After the formal day's hearings, many lawmakers headed into committee meetings to talk about whether their proposed laws are any good, and if so, whether they should proceed to the full House and Senate floors for a vote.
That day, the House committees talked about whether to create a special American flag license plate and whether Enterprise Zones should be expanded to rural parts of the state, enabling companies to get big tax breaks if they relocate there.
Meanwhile, the Senate Agricultural and Natural Resources Committee grappled over the state's butterfat standards while the Senate Education Committee discussed whether to repeal part of the state's Open Records Act.

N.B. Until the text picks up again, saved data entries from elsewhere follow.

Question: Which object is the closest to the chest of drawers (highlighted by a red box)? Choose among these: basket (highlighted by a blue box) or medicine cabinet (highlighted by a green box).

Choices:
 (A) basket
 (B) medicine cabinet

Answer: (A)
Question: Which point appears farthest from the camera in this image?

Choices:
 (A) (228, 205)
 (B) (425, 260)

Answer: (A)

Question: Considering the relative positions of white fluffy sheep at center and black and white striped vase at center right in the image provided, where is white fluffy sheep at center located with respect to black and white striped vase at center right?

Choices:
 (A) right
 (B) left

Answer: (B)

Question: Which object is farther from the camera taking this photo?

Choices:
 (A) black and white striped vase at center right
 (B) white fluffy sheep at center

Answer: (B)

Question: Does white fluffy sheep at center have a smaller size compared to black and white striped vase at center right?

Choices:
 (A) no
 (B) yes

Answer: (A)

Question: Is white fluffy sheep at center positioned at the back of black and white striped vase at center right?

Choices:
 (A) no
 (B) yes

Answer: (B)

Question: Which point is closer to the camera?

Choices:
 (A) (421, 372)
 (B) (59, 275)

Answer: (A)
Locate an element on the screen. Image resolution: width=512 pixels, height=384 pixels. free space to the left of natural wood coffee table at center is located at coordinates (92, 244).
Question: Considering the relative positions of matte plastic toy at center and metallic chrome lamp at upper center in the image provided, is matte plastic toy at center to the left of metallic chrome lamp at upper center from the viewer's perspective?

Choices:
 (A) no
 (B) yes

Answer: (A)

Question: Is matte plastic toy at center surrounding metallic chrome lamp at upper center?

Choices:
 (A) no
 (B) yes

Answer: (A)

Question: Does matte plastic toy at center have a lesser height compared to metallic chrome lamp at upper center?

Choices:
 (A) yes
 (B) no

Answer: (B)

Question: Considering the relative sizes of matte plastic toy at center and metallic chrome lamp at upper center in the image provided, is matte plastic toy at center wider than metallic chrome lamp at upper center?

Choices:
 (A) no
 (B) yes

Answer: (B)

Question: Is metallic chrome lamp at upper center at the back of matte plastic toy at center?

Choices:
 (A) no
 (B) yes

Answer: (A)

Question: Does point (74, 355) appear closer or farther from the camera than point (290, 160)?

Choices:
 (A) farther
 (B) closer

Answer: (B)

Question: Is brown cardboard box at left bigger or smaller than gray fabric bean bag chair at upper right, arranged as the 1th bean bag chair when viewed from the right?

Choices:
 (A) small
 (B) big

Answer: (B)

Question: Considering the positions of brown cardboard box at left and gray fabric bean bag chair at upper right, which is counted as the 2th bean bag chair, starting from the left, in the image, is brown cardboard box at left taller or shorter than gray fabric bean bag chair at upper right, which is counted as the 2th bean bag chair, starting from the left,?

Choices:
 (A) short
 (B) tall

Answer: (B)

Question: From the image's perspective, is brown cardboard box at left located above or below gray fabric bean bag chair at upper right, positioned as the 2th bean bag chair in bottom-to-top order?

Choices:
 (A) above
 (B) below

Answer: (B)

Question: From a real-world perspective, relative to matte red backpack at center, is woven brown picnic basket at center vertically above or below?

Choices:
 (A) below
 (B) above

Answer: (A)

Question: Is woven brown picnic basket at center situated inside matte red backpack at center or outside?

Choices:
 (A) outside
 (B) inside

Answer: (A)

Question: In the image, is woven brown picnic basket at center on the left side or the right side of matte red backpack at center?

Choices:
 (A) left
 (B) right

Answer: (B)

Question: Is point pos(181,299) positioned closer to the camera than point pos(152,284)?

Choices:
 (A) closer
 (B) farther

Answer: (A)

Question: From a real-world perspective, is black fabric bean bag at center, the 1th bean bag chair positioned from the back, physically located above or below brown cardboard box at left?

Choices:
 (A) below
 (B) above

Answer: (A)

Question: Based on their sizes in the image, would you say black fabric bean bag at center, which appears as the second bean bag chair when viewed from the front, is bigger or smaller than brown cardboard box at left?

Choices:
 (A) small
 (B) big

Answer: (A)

Specifically, the University of Colorado wants to be able to meet in secret to decide who should be offered honorary degrees and get buildings named after them. Now this is an interesting non-quandary. The current chairwoman of the CU Board of Regents, Maureen Ediger, testified that, currently, anyone can nominate someone for an honorary degree from CU, which has campuses in Colorado Springs, Denver and Boulder.

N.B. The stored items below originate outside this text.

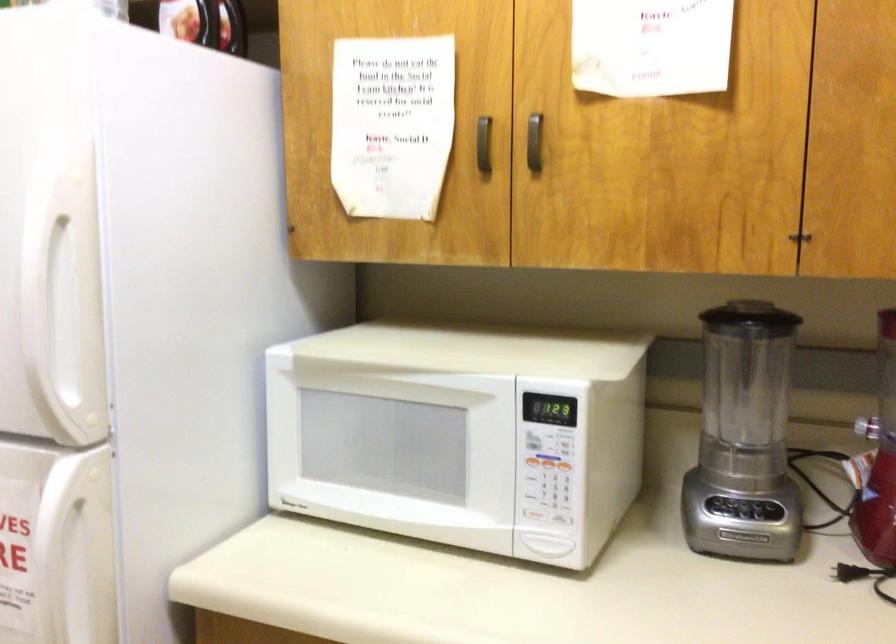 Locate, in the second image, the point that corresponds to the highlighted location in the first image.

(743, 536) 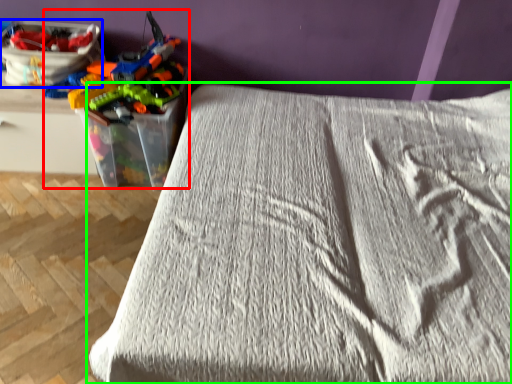 Question: Which object is positioned closest to toy (highlighted by a red box)? Select from equipment (highlighted by a blue box) and bed (highlighted by a green box).

Choices:
 (A) equipment
 (B) bed

Answer: (A) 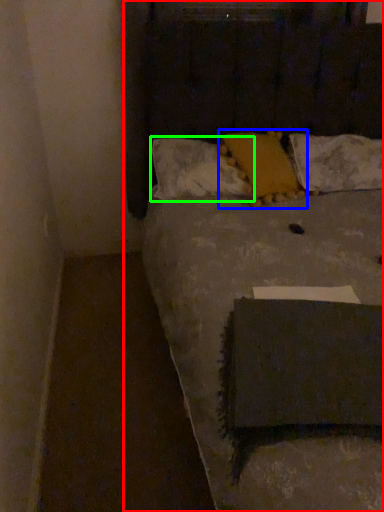 Question: Which object is positioned farthest from bed (highlighted by a red box)? Select from pillow (highlighted by a blue box) and pillow (highlighted by a green box).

By state law, anyone can go to the honor awards committee meetings and listen to the reasons why CU Regents and other members want to -- or don't want to -- bestow an honorary degree to someone or name a building after him or her. Many of those people who are nominated are also substantial financial contributors to the college. So, Ediger said, even though it has never actually been a problem before, they don't want contributors to potentially be humiliated if the news were to get out that they were nominated, and then rejected.
The Democratic and Republican legislators agreed that would be horrible indeed. Even a lobbyist for the Colorado Press Association (Greg Romberg, who, it should be noted, also happens to serve on the board of Front Range Community College) showed up to say that constricting the Open Records law would be just fine with him. Romberg's support of the proposal led Tupa -- that above-mentioned Boulder Democrat and sponsor of the bill in question -- to quip, "Politicians make strange bedfellows -- I was about to say bedwetters!" What a cut-up!
Anyway, the Senate committee unanimously agreed on an 8-0 vote to change Colorado's Open Records law so large financial contributors to the University of Colorado won't potentially be embarrassed. Why, you wonder, didn't they just instead ask CU to change their rules to avoid potential embarrassing situations with their rich donors instead of asking their pals in the Legislature to change state law to invite secrecy -- however trifling -- in government? Good question. Unfortunately, that idea never came up.
Anyway, after the committees were finished deliberating on these weighty measures, it was time for lunch. A few Democratic governor hopefuls dropped in on our group to deliver stump speeches, as did several GOP lawmakers. Now, many of El Paso County's all-Republican, 13-member conservative delegation would probably have rather gone to the free lunch at Planned Parenthood than stop off to visit their moderate-to-liberal group of Citizens Projectsponsored constituents dining on turkey sandwiches in a church basement a block away from the capitol. But State Sen. Doug Lamborn and Reps. Keith King and Mark Cloer were kind enough to stop by to say hello.
In this era when public servants would rather get a free bottle of soda pop than meet the people they represent, those three Republicans get our accessibility award of the week.